In fact it is a violation of the Russian Constitution (Articles 41 and 42), and a crime under the Russian Criminal Code (Article 237), punishable by up to five years' imprisonment, to withhold information on the condition of the environment or on incidents or catastrophes that endanger human life - precisely the kind of information Grigory Pasko revealed.


Amnesty International
PublicStatement
24 November 2000
AI Index: EUR 46/047/2000 - News Service Nr. 223


Russian Federation: Continued pressure on Grigory Pasko

Amnesty International today expressed its deep concern about the decision of the Military Collegium of Russia's Supreme Court, in which it ordered the military court of the Pacific Fleet to reconsider the case of the Russian journalist and environmentalist Grigory Pasko.

The human rights organization considers this court ruling as a sign of increasing pressure on environmental activists in the Russian Federation.

Grigory Pasko was arrested in 1997 for treason and espionage, after exposing the Russian navy's illegal dumping of nuclear waste. He was sentenced to three years' imprisonment by the military court in July 1999 on a lesser charge, but was then released under an amnesty. He had already spent 20 months in pretrial detention, 10 months of which was in solitary confinement. He was considered as a prisoner of conscience by Amnesty International at that time.

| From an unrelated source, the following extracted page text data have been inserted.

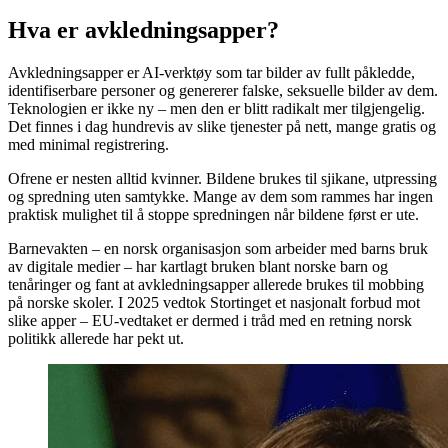
Hva er avkledningsapper?
Avkledningsapper er AI-verktøy som tar bilder av fullt påkledde,
identifiserbare personer og genererer falske, seksuelle bilder av dem.
Teknologien er ikke ny – men den er blitt radikalt mer tilgjengelig.
Det finnes i dag hundrevis av slike tjenester på nett, mange gratis og
med minimal registrering.
Ofrene er nesten alltid kvinner. Bildene brukes til sjikane, utpressing
og spredning uten samtykke. Mange av dem som rammes har ingen
praktisk mulighet til å stoppe spredningen når bildene først er ute.
Barnevakten – en norsk organisasjon som arbeider med barns bruk
av digitale medier – har kartlagt bruken blant norske barn og
tenåringer og fant at avkledningsapper allerede brukes til mobbing
på norske skoler. I 2025 vedtok Stortinget et nasjonalt forbud mot
slike apper – EU-vedtaket er dermed i tråd med en retning norsk
politikk allerede har pekt ut.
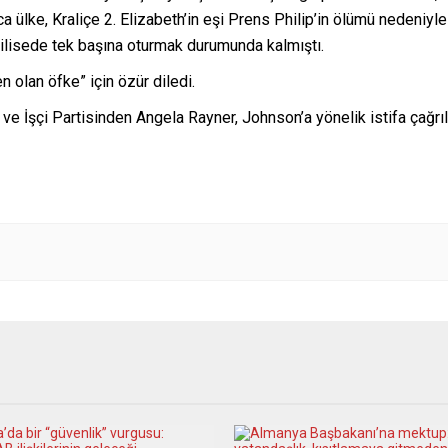
 ülke, Kraliçe 2. Elizabeth’in eşi Prens Philip’in ölümü nedeniyle
kilisede tek başına oturmak durumunda kalmıştı.
 olan öfke” için özür diledi.
ve İşçi Partisinden Angela Rayner, Johnson’a yönelik istifa çağrıla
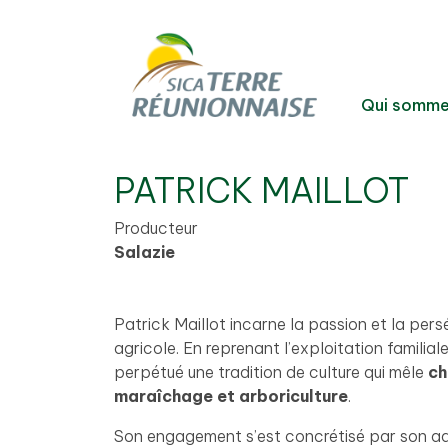
Qui somme
PATRICK MAILLOT
Producteur
Salazie
Patrick Maillot incarne la passion et la per
agricole. En reprenant l’exploitation familial
perpétué une tradition de culture qui mêle
ch
maraîchage et arboriculture
.
Son engagement s’est concrétisé par son ad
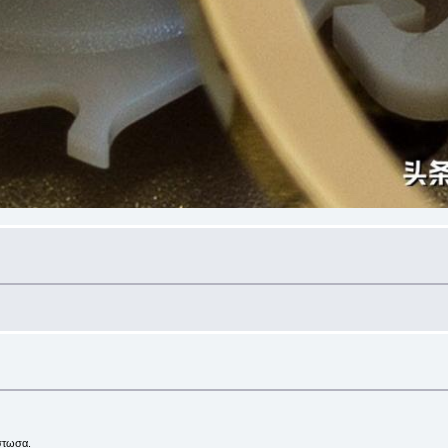
στωσα.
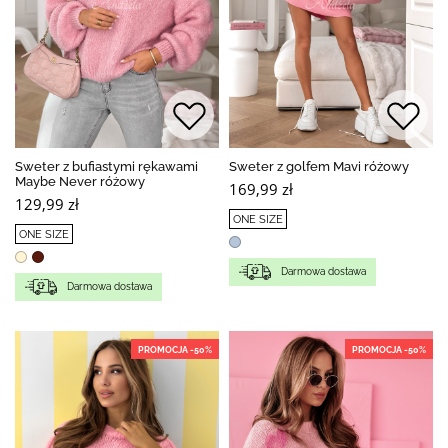
Sweter z bufiastymi rękawami
Sweter z golfem Mavi różowy
Maybe Never różowy
169,99 zł
129,99 zł
ONE SIZE
ONE SIZE
Darmowa dostawa
Darmowa dostawa
PROMOCJA -50%
PROMOCJA -50%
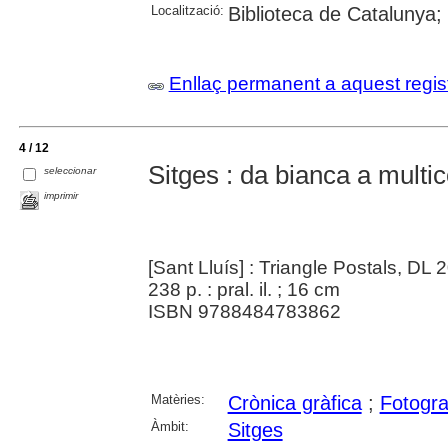
Localització:
Biblioteca de Catalunya;
Enllaç permanent a aquest regis
4 / 12
Sitges : da bianca a multic
seleccionar
imprimir
[Sant Lluís] : Triangle Postals, DL 
238 p. : pral. il. ; 16 cm
ISBN 9788484783862
Matèries:
Crònica gràfica
;
Fotogra
Àmbit:
Sitges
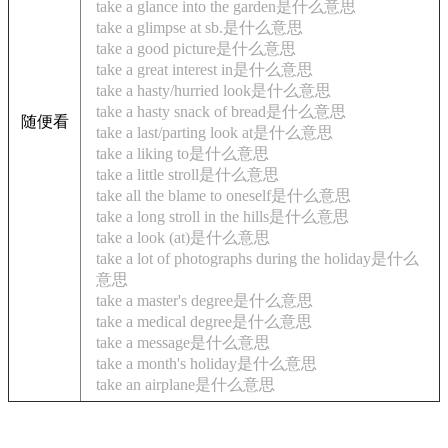
take a glance into the garden是什么意思
take a glimpse at sb.是什么意思
take a good picture是什么意思
take a great interest in是什么意思
take a hasty/hurried look是什么意思
take a hasty snack of bread是什么意思
随便看
take a last/parting look at是什么意思
take a liking to是什么意思
take a little stroll是什么意思
take all the blame to oneself是什么意思
take a long stroll in the hills是什么意思
take a look (at)是什么意思
take a lot of photographs during the holiday是什么
意思
take a master's degree是什么意思
take a medical degree是什么意思
take a message是什么意思
take a month's holiday是什么意思
take an airplane是什么意思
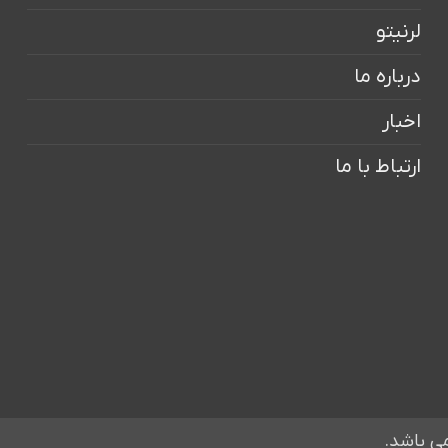
لرنیتو
درباره ما
اخبار
ارتباط با ما
ی باشد.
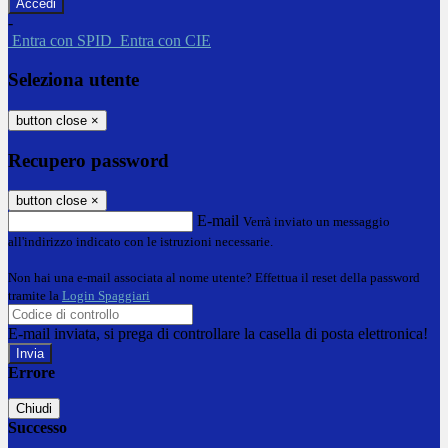
-
Entra con SPID
Entra con CIE
Seleziona utente
button close
×
Recupero password
button close
×
E-mail
Verrà inviato un messaggio
all'indirizzo indicato con le istruzioni necessarie.
Non hai una e-mail associata al nome utente? Effettua il reset della password
tramite la
Login Spaggiari
E-mail inviata, si prega di controllare la casella di posta elettronica!
Errore
Chiudi
Successo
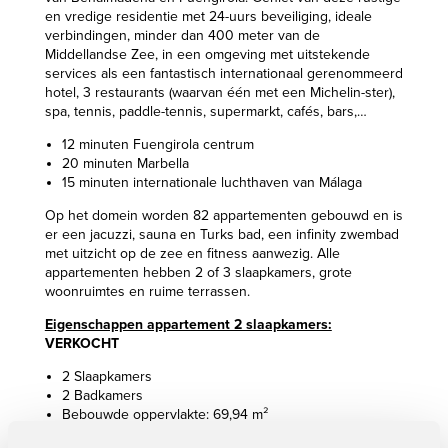
en vredige residentie met 24-uurs beveiliging, ideale
verbindingen, minder dan 400 meter van de
Middellandse Zee, in een omgeving met uitstekende
services als een fantastisch internationaal gerenommeerd
hotel, 3 restaurants (waarvan één met een Michelin-ster),
spa, tennis, paddle-tennis, supermarkt, cafés, bars,…
12 minuten Fuengirola centrum
20 minuten Marbella
15 minuten internationale luchthaven van Málaga
Op het domein worden 82 appartementen gebouwd en is
er een jacuzzi, sauna en Turks bad, een infinity zwembad
met uitzicht op de zee en fitness aanwezig. Alle
appartementen hebben 2 of 3 slaapkamers, grote
woonruimtes en ruime terrassen.
Eigenschappen appartement 2 slaapkamers:
VERKOCHT
2 Slaapkamers
2 Badkamers
Bebouwde oppervlakte: 69,94 m²
Prijs:
VERKOCHT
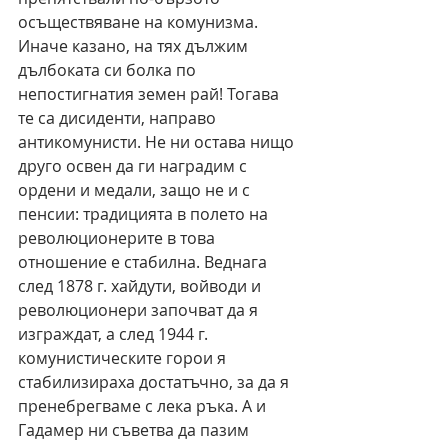
осъществяване на комунизма. 
Иначе казано, на тях дължим 
дълбоката си болка по 
непостигнатия земен рай! Тогава 
те са дисиденти, направо 
антикомунисти. Не ни остава нищо 
друго освен да ги наградим с 
ордени и медали, защо не и с 
пенсии: традицията в полето на 
революционерите в това 
отношение е стабилна. Веднага 
след 1878 г. хайдути, войводи и 
революционери започват да я 
изграждат, а след 1944 г.  
комунистическите горои я 
стабилизираха достатъчно, за да я 
пренебрегваме с лека ръка. А и 
Гадамер ни съветва да пазим 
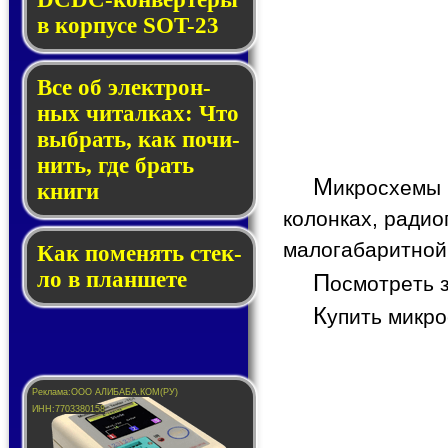
в кор­пу­се SOT-23
Все об элек­трон­
ных чи­тал­ках: Что
выб­рать, как по­чи­
нить, где брать
М
икросхемы
кни­ги
колонках, радио
малогабаритной
Как по­ме­нять стек­
ло в планшете
П
осмотреть 
К
упить микр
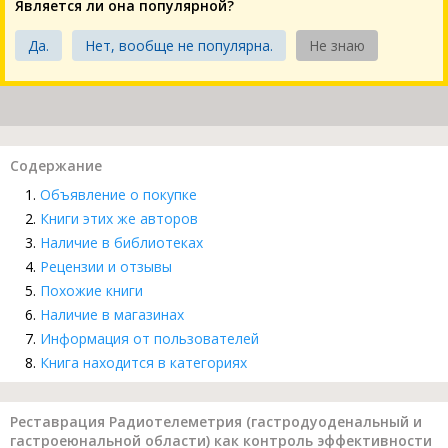
Является ли она популярной?
Да.
Нет, вообще не популярна.
Не знаю
Содержание
Объявление о покупке
Книги этих же авторов
Наличие в библиотеках
Рецензии и отзывы
Похожие книги
Наличие в магазинах
Информация от пользователей
Книга находится в категориях
Реставрация Радиотелеметрия (гастродуоденальный и
гастроеюнальной области) как контроль эффективности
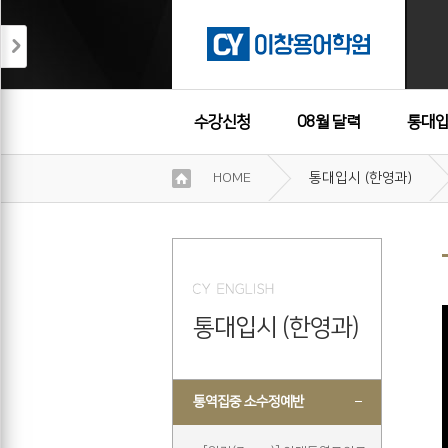
수강신청
08월 달력
통대입
이
HOME
통대입시 (한영과)
용
수강후기
약
관
보
기
개
인
통대입시 (한영과)
정
보
보
기
통역집중 소수정예반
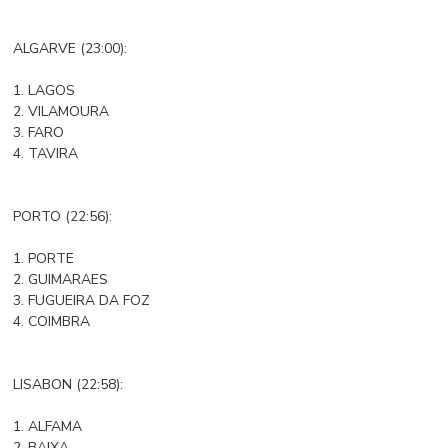
ALGARVE (23:00):
1. LAGOS
2. VILAMOURA
3. FARO
4. TAVIRA
PORTO (22:56):
1. PORTE
2. GUIMARAES
3. FUGUEIRA DA FOZ
4. COIMBRA
LISABON (22:58):
1. ALFAMA
2. BAIXA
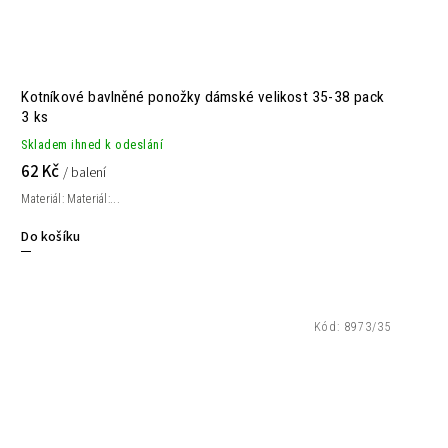
Kotníkové bavlněné ponožky dámské velikost 35-38 pack
3 ks
Skladem ihned k odeslání
62 Kč
/ balení
Materiál: Materiál:...
Do košíku
Kód:
8973/35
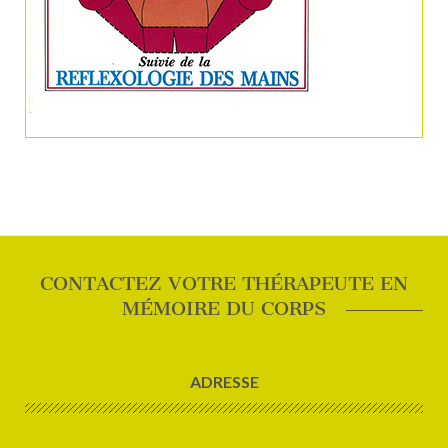
CONTACTEZ VOTRE THÉRAPEUTE EN
MÉMOIRE DU CORPS
ADRESSE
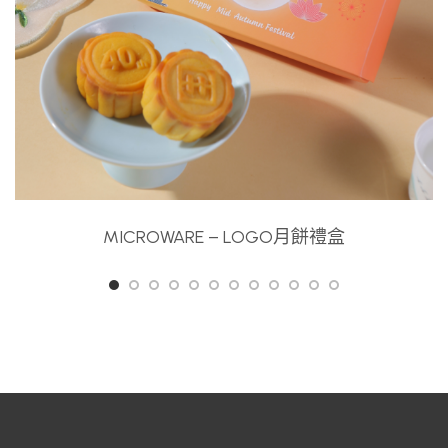
MICROWARE – LOGO月餅禮盒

On 21 November 2000, the Military Collegium took its decision after the military prosecutor of the Pacific Fleet appealed against the dismissal of the more serious treason charge. The appeal was accepted on the basis that the details of the case had not been examined carefully enough.

Amnesty International believes that Grigory Pasko has done no more than peacefully exercise his fundamental right to freedom of expression. He should not have been prosecuted as he acted in full compliance with the Russian law.

Amnesty International will continue to monitor the case of Grigory Pasko and calls on the Russian authorities to drop all charges against him.